**WORK REQUEST**: Check every line of the material below for the string "душа", and return the ones that have it.

**ENTRIES SUPPLIED**:
════

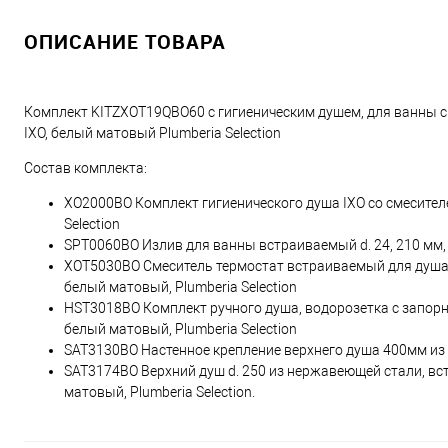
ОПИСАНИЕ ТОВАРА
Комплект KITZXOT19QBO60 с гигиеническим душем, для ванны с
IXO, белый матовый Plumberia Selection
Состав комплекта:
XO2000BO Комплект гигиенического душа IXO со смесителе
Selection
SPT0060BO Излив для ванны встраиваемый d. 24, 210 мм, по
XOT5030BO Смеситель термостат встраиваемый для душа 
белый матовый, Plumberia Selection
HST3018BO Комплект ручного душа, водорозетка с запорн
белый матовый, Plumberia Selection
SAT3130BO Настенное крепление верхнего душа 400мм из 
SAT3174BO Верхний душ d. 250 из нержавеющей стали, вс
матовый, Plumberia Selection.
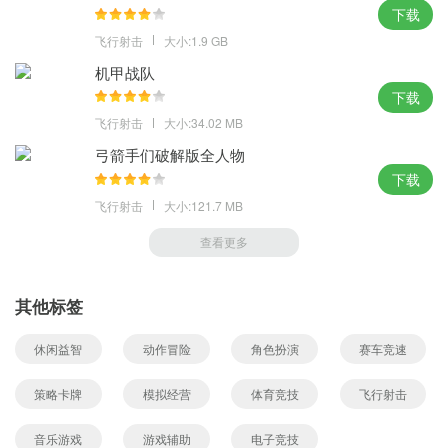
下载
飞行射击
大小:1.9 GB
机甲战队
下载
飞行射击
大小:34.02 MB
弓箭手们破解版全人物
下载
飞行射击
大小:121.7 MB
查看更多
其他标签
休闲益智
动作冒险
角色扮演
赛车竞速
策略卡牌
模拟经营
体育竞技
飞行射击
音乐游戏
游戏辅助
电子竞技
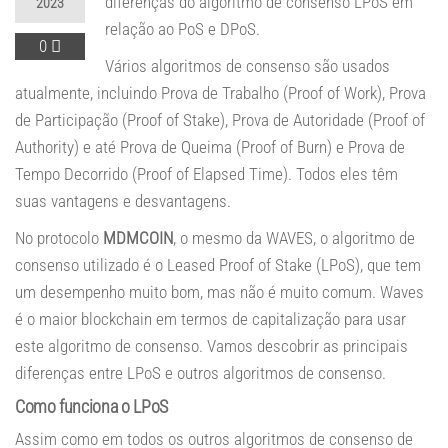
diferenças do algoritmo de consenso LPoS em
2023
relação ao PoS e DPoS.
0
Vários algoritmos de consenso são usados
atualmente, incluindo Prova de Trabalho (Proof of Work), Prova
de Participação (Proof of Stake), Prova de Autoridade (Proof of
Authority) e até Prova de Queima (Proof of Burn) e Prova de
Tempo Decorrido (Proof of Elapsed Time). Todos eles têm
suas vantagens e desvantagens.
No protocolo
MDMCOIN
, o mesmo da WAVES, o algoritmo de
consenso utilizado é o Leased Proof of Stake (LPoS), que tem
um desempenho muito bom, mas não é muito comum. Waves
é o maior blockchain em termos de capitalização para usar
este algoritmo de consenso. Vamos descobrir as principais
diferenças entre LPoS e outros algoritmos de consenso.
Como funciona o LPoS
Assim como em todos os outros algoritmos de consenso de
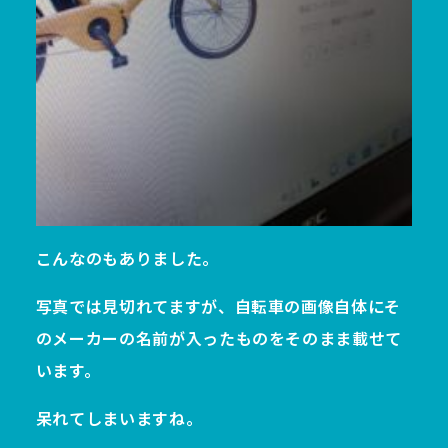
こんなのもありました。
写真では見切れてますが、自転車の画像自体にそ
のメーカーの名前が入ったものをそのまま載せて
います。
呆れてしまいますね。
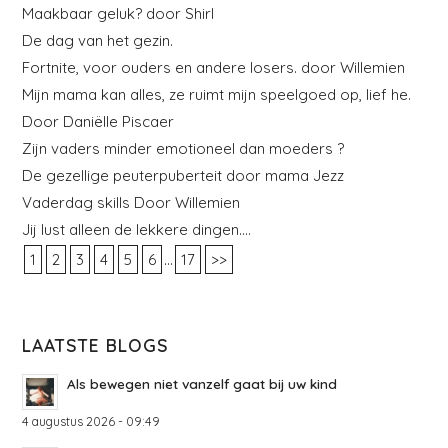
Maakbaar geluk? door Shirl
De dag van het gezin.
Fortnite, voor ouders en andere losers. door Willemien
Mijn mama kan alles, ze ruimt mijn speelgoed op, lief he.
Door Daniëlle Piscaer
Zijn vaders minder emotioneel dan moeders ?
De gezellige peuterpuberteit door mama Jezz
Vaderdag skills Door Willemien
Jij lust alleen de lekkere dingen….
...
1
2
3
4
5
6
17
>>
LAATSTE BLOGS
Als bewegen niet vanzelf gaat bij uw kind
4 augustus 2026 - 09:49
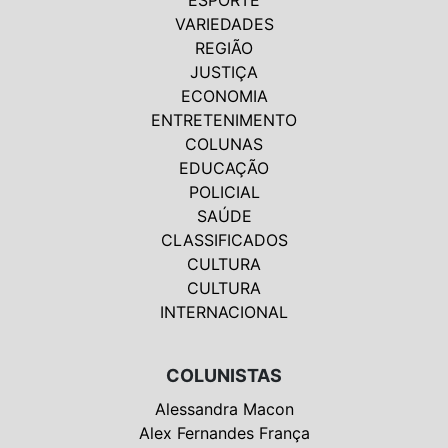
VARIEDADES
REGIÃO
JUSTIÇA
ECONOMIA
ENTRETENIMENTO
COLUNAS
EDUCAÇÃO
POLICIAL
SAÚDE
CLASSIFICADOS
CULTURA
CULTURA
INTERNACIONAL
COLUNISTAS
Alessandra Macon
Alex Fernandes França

════

**RESPONSE TO THE EXERCISE**:
XO2000BO Комплект гигиенического душа IXO со смесителе
XOT5030BO Смеситель термостат встраиваемый для душа 
HST3018BO Комплект ручного душа, водорозетка с запорн
SAT3130BO Настенное крепление верхнего душа 400мм из 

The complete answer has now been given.